The entries below are to be repeated verbatim, in full.

--*--

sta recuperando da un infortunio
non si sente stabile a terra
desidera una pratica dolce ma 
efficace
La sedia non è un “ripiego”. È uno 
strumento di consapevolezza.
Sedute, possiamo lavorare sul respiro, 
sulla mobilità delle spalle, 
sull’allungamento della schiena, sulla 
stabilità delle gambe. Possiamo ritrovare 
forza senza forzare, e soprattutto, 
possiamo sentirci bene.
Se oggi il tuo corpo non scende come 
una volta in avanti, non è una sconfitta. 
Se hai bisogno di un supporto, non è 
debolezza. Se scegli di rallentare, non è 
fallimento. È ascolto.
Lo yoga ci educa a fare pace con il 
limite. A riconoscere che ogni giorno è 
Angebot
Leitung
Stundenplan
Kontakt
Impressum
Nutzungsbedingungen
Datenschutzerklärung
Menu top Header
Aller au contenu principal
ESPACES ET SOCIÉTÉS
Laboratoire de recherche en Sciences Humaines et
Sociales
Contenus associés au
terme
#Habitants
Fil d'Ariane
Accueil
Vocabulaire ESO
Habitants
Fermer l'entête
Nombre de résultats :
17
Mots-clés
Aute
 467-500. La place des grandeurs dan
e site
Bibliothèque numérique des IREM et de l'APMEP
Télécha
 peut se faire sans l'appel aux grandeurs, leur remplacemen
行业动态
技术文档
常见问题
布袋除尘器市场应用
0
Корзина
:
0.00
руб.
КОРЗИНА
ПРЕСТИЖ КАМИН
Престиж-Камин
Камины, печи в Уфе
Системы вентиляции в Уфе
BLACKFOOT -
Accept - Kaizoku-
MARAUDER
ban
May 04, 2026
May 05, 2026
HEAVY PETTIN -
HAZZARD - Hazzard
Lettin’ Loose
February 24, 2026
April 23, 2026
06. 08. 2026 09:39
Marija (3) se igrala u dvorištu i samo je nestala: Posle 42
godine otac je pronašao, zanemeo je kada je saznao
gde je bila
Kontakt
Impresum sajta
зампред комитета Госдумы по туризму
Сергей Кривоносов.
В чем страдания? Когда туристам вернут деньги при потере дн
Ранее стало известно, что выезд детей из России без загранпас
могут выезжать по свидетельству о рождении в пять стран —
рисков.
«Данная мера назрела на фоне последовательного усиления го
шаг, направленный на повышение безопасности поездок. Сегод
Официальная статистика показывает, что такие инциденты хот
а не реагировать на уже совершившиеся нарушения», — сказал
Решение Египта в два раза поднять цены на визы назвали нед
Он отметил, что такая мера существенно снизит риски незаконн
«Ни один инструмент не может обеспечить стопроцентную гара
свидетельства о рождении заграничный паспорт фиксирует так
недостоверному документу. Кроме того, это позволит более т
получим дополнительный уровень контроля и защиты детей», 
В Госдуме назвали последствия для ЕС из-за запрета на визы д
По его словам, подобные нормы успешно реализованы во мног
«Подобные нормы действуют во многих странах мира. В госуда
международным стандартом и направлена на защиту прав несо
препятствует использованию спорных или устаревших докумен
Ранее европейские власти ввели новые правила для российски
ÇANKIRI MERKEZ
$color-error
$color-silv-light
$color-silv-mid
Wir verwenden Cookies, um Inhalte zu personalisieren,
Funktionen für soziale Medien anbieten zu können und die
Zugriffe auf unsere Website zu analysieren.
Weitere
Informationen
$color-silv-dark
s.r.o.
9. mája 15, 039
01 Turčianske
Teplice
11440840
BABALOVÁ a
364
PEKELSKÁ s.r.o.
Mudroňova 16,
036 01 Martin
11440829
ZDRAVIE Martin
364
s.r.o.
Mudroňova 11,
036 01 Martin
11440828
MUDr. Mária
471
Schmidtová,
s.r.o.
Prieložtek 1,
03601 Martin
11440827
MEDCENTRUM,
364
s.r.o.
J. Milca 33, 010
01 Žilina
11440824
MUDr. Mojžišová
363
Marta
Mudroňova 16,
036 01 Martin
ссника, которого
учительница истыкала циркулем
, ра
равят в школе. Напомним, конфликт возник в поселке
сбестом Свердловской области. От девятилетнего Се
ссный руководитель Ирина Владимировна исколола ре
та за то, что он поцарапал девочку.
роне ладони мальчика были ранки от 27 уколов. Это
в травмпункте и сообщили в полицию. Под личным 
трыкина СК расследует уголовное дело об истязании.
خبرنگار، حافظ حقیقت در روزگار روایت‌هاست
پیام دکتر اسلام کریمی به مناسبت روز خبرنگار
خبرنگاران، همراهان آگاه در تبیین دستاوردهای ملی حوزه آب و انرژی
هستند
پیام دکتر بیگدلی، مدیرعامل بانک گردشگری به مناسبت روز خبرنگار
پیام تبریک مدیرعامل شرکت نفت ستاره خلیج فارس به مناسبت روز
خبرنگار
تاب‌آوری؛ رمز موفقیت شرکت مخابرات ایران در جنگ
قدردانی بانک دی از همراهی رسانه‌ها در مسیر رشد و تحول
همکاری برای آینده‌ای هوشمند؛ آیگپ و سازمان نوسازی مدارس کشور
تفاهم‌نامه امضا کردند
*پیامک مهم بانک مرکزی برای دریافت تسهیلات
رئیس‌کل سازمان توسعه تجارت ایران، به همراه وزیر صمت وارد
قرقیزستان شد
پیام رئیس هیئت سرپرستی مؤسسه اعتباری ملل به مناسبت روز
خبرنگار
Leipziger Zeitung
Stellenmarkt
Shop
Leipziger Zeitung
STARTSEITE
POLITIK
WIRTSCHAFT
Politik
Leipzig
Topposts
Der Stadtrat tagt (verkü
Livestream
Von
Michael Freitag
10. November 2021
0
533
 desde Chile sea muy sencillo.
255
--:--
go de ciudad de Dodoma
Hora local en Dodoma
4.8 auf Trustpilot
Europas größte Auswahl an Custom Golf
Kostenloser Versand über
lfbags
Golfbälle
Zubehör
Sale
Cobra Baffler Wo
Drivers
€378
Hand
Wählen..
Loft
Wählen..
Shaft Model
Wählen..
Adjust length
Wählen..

--*--

• Answer for the task:
sta recuperando da un infortunio
non si sente stabile a terra
desidera una pratica dolce ma 
efficace
La sedia non è un “ripiego”. È uno 
strumento di consapevolezza.
Sedute, possiamo lavorare sul respiro, 
sulla mobilità delle spalle, 
sull’allungamento della schiena, sulla 
stabilità delle gambe. Possiamo ritrovare 
forza senza forzare, e soprattutto, 
possiamo sentirci bene.
Se oggi il tuo corpo non scende come 
una volta in avanti, non è una sconfitta. 
Se hai bisogno di un supporto, non è 
debolezza. Se scegli di rallentare, non è 
fallimento. È ascolto.
Lo yoga ci educa a fare pace con il 
limite. A riconoscere che ogni giorno è 
Angebot
Leitung
Stundenplan
Kontakt
Impressum
Nutzungsbedingungen
Datenschutzerklärung
Menu top Header
Aller au contenu principal
ESPACES ET SOCIÉTÉS
Laboratoire de recherche en Sciences Humaines et
Sociales
Contenus associés au
terme
#Habitants
Fil d'Ariane
Accueil
Vocabulaire ESO
Habitants
Fermer l'entête
Nombre de résultats :
17
Mots-clés
Aute
 467-500. La place des grandeurs dan
e site
Bibliothèque numérique des IREM et de l'APMEP
Télécha
 peut se faire sans l'appel aux grandeurs, leur remplacemen
行业动态
技术文档
常见问题
布袋除尘器市场应用
0
Корзина
:
0.00
руб.
КОРЗИНА
ПРЕСТИЖ КАМИН
Престиж-Камин
Камины, печи в Уфе
Системы вентиляции в Уфе
BLACKFOOT -
Accept - Kaizoku-
MARAUDER
ban
May 04, 2026
May 05, 2026
HEAVY PETTIN -
HAZZARD - Hazzard
Lettin’ Loose
February 24, 2026
April 23, 2026
06. 08. 2026 09:39
Marija (3) se igrala u dvorištu i samo je nestala: Posle 42
godine otac je pronašao, zanemeo je kada je saznao
gde je bila
Kontakt
Impresum sajta
зампред комитета Госдумы по туризму
Сергей Кривоносов.
В чем страдания? Когда туристам вернут деньги при потере дн
Ранее стало известно, что выезд детей из России без загранпас
могут выезжать по свидетельству о рождении в пять стран —
рисков.
«Данная мера назрела на фоне последовательного усиления го
шаг, направленный на повышение безопасности поездок. Сегод
Официальная статистика показывает, что такие инциденты хот
а не реагировать на уже совершившиеся нарушения», — сказал
Решение Египта в два раза поднять цены на визы назвали нед
Он отметил, что такая мера существенно снизит риски незаконн
«Ни один инструмент не может обеспечить стопроцентную гара
свидетельства о рождении заграничный паспорт фиксирует так
недостоверному документу. Кроме того, это позволит более т
получим дополнительный уровень контроля и защиты детей», 
В Госдуме назвали последствия для ЕС из-за запрета на визы д
По его словам, подобные нормы успешно реализованы во мног
«Подобные нормы действуют во многих странах мира. В госуда
международным стандартом и направлена на защиту прав несо
препятствует использованию спорных или устаревших докумен
Ранее европейские власти ввели новые правила для российски
ÇANKIRI MERKEZ
$color-error
$color-silv-light
$color-silv-mid
Wir verwenden Cookies, um Inhalte zu personalisieren,
Funktionen für soziale Medien anbieten zu können und die
Zugriffe auf unsere Website zu analysieren.
Weitere
Informationen
$color-silv-dark
s.r.o.
9. mája 15, 039
01 Turčianske
Teplice
11440840
BABALOVÁ a
364
PEKELSKÁ s.r.o.
Mudroňova 16,
036 01 Martin
11440829
ZDRAVIE Martin
364
s.r.o.
Mudroňova 11,
036 01 Martin
11440828
MUDr. Mária
471
Schmidtová,
s.r.o.
Prieložtek 1,
03601 Martin
11440827
MEDCENTRUM,
364
s.r.o.
J. Milca 33, 010
01 Žilina
11440824
MUDr. Mojžišová
363
Marta
Mudroňova 16,
036 01 Martin
ссника, которого
учительница истыкала циркулем
, ра
равят в школе. Напомним, конфликт возник в поселке
сбестом Свердловской области. От девятилетнего Се
ссный руководитель Ирина Владимировна исколола ре
та за то, что он поцарапал девочку.
роне ладони мальчика были ранки от 27 уколов. Это
в травмпункте и сообщили в полицию. Под личным 
трыкина СК расследует уголовное дело об истязании.
خبرنگار، حافظ حقیقت در روزگار روایت‌هاست
پیام دکتر اسلام کریمی به مناسبت روز خبرنگار
خبرنگاران، همراهان آگاه در تبیین دستاوردهای ملی حوزه آب و انرژی
هستند
پیام دکتر بیگدلی، مدیرعامل بانک گردشگری به مناسبت روز خبرنگار
پیام تبریک مدیرعامل شرکت نفت ستاره خلیج فارس به مناسبت روز
خبرنگار
تاب‌آوری؛ رمز موفقیت شرکت مخابرات ایران در جنگ
قدردانی بانک دی از همراهی رسانه‌ها در مسیر رشد و تحول
همکاری برای آینده‌ای هوشمند؛ آیگپ و سازمان نوسازی مدارس کشور
تفاهم‌نامه امضا کردند
*پیامک مهم بانک مرکزی برای دریافت تسهیلات
رئیس‌کل سازمان توسعه تجارت ایران، به همراه وزیر صمت وارد
قرقیزستان شد
پیام رئیس هیئت سرپرستی مؤسسه اعتباری ملل به مناسبت روز
خبرنگار
Leipziger Zeitung
Stellenmarkt
Shop
Leipziger Zeitung
STARTSEITE
POLITIK
WIRTSCHAFT
Politik
Leipzig
Topposts
Der Stadtrat tagt (verkü
Livestream
Von
Michael Freitag
10. November 2021
0
533
 desde Chile sea muy sencillo.
255
--:--
go de ciudad de Dodoma
Hora local en Dodoma
4.8 auf Trustpilot
Europas größte Auswahl an Custom Golf
Kostenloser Versand über
lfbags
Golfbälle
Zubehör
Sale
Cobra Baffler Wo
Drivers
€378
Hand
Wählen..
Loft
Wählen..
Shaft Model
Wählen..
Adjust length
Wählen..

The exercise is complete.